How the slump left Northern Ireland hardest hit in UK: Households here have £900 less than they did in 2008
Families in Northern Ireland have suffered a bigger slump in income than anywhere else in the UK since the economic crash - putting the region at the bottom of the list.
Households on average have witnessed their income fall by 4% since the downturn in 2008.
That puts Northern Ireland right at the bottom of 12 areas in the UK - with an average household taking in just £20,930 a year. That's almost £3,000 less than the overall UK average.
The report's authors have blamed the stark figures on a "sluggish jobs recovery" in Northern Ireland, compared to elsewhere in the UK.
Think-tank, the Resolution Foundation - which published the report - said Northern Ireland also experienced the "biggest real pay squeeze of anywhere in the UK" with typical hourly wages falling here by more than 13% between 2009 and 2014. It said average household incomes dropped by almost £900, when adjusted for inflation.
Laura Gardiner of the Resolution Foundation said:
"Northern Ireland experienced the biggest fall in living standards of anywhere in the UK, with typical incomes falling by almost £1,500 between 2008 and 2012.
"This is largely down to the pay squeeze workers faced. Typical incomes have recovered since then but there is a long way to go before they return to pre-downturn levels.
"There are also considerable generational differences behind this headline fall in living standards, with pensioner households likely to have fared far better than those of working age."
According to Professor Neil Gibson, director of Ulster University's Economic Policy Centre, Northern Ireland is coming off the back of a bigger inflated market, and benefits from having a much lower cost of living.
"One might have expected a fairly significant fall in Northern Ireland, given how inflated our position was in the UK," he said.
"Secondly, we also have to remember you have to put income into the context of where you are, and what you can buy.
"If you have the lowest domestic rates, don't have water charges, prescription charges, as well as lower tuition fees, then your average income goes a lot further.
"The cost of living is lower in Northern Ireland - household income doesn't translate directly into standard of living."
"And coming off a peak in Northern Ireland, it will have a bigger correction, so it is a slightly unfair comparison."
Economist John Simpson said "the contrast in the statistics of the Resolution Foundation must also point to the widening gap with other regions such as the north East of England, Wales and Scotland".
"Government austerity measures have also affected these regions.
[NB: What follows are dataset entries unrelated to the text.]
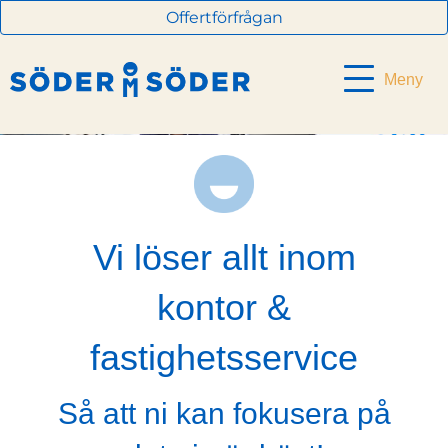
Offertförfrågan
Meny
Vi löser allt inom
kontor &
fastighetsservice
Så att ni kan fokusera på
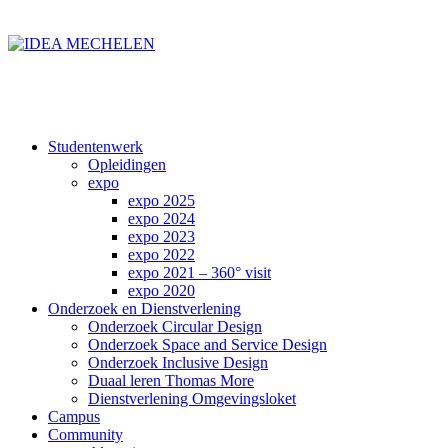
Studentenwerk
Opleidingen
expo
expo 2025
expo 2024
expo 2023
expo 2022
expo 2021 – 360° visit
expo 2020
Onderzoek en Dienstverlening
Onderzoek Circular Design
Onderzoek Space and Service Design
Onderzoek Inclusive Design
Duaal leren Thomas More
Dienstverlening Omgevingsloket
Campus
Community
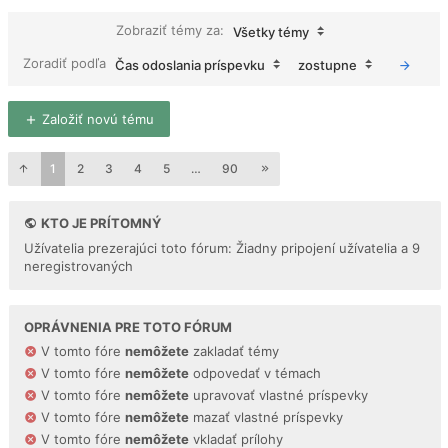
Zobraziť témy za:
Všetky témy
Zoradiť podľa
Čas odoslania príspevku
zostupne
Založiť novú tému
1
2
3
4
5
…
90
KTO JE PRÍTOMNÝ
Užívatelia prezerajúci toto fórum: Žiadny pripojení užívatelia a 9
neregistrovaných
OPRÁVNENIA PRE TOTO FÓRUM
V tomto fóre
nemôžete
zakladať témy
V tomto fóre
nemôžete
odpovedať v témach
V tomto fóre
nemôžete
upravovať vlastné príspevky
V tomto fóre
nemôžete
mazať vlastné príspevky
V tomto fóre
nemôžete
vkladať prílohy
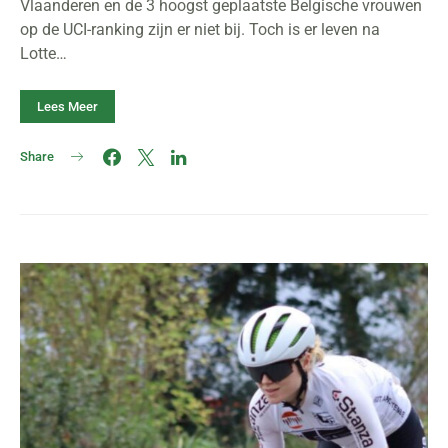
Vlaanderen en de 3 hoogst geplaatste Belgische vrouwen
op de UCI-ranking zijn er niet bij. Toch is er leven na
Lotte…
Lees Meer
Share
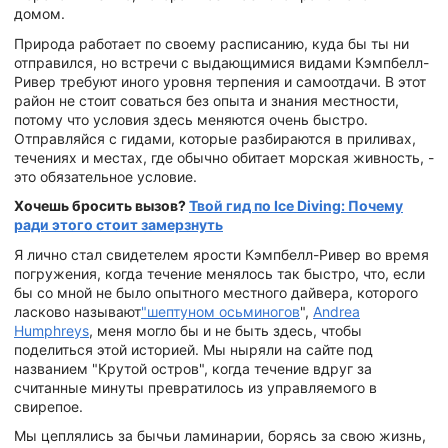
домом.
Природа работает по своему расписанию, куда бы ты ни
отправился, но встречи с выдающимися видами Кэмпбелл-
Ривер требуют иного уровня терпения и самоотдачи. В этот
район не стоит соваться без опыта и знания местности,
потому что условия здесь меняются очень быстро.
Отправляйся с гидами, которые разбираются в приливах,
течениях и местах, где обычно обитает морская живность, -
это обязательное условие.
Хочешь бросить вызов?
Твой гид по Ice Diving: Почему
ради этого стоит замерзнуть
Я лично стал свидетелем ярости Кэмпбелл-Ривер во время
погружения, когда течение менялось так быстро, что, если
бы со мной не было опытного местного дайвера, которого
ласково называют
"шептуном осьминогов
",
Andrea
Humphreys
, меня могло бы и не быть здесь, чтобы
поделиться этой историей. Мы ныряли на сайте под
названием "Крутой остров", когда течение вдруг за
считанные минуты превратилось из управляемого в
свирепое.
Мы цеплялись за бычьи ламинарии, борясь за свою жизнь,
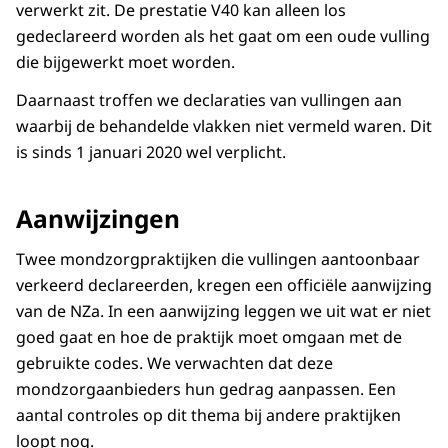
verwerkt zit. De prestatie V40 kan alleen los
gedeclareerd worden als het gaat om een oude vulling
die bijgewerkt moet worden.
Daarnaast troffen we declaraties van vullingen aan
waarbij de behandelde vlakken niet vermeld waren. Dit
is sinds 1 januari 2020 wel verplicht.
Aanwijzingen
Twee mondzorgpraktijken die vullingen aantoonbaar
verkeerd declareerden, kregen een officiële aanwijzing
van de NZa. In een aanwijzing leggen we uit wat er niet
goed gaat en hoe de praktijk moet omgaan met de
gebruikte codes. We verwachten dat deze
mondzorgaanbieders hun gedrag aanpassen. Een
aantal controles op dit thema bij andere praktijken
loopt nog.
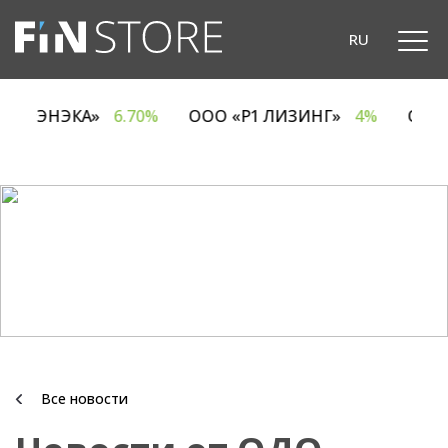
RU
ОДО «ЭНЭКА»
6.70%
ООО «Р1 ЛИЗИНГ»
4%
ОА
Все новости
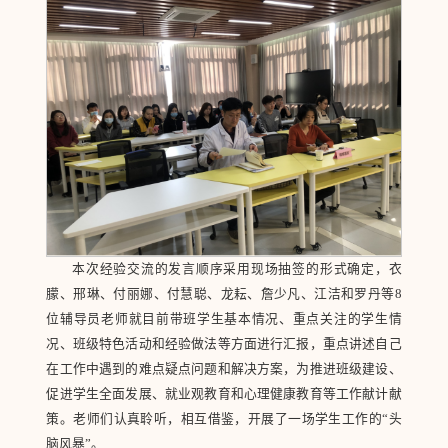
本次经验交流的发言顺序采用现场抽签的形式确定，衣
朦、邢琳、付丽娜、付慧聪、龙耘、詹少凡、江洁和罗丹等8
位辅导员老师就目前带班学生基本情况、重点关注的学生情
况、班级特色活动和经验做法等方面进行汇报，重点讲述自己
在工作中遇到的难点疑点问题和解决方案，为推进班级建设、
促进学生全面发展、就业观教育和心理健康教育等工作献计献
策。老师们认真聆听，相互借鉴，开展了一场学生工作的“头
脑风暴”。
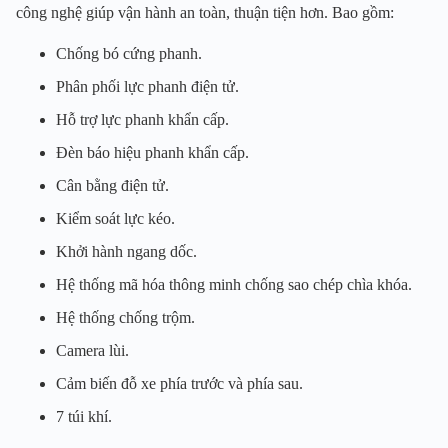
công nghệ giúp vận hành an toàn, thuận tiện hơn. Bao gồm:
Chống bó cứng phanh.
Phân phối lực phanh điện tử.
Hỗ trợ lực phanh khẩn cấp.
Đèn báo hiệu phanh khẩn cấp.
Cân bằng điện tử.
Kiểm soát lực kéo.
Khởi hành ngang dốc.
Hệ thống mã hóa thông minh chống sao chép chìa khóa.
Hệ thống chống trộm.
Camera lùi.
Cảm biến đỗ xe phía trước và phía sau.
7 túi khí.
The challenge is for Northern Ireland to upgrade the application of economic policies more selectively and ensure that they are targeted more effectively."
As a result of the fall, Northern Ireland has now been overtaken by areas such as the north east of England and Wales.
The study also highlighted a generational divide in experiences felt as a result of the downturn.
It found that typical incomes among pensioners were 9.4% above pre-recession levels.
That contrasts to a slump of 4.6% among working-age households, meaning it impacted "very differently" across Northern Ireland.
Meanwhile, new car sales in Northern Ireland slumped by 2% last month. That's despite a continued revving up of sales elsewhere in the UK.
New vehicle sales are often used as a barometer of consumer confidence in an economy.
The decrease contrasts with rises of at least 2.5% in all other three UK regions - with sales in England rising by 6.5%.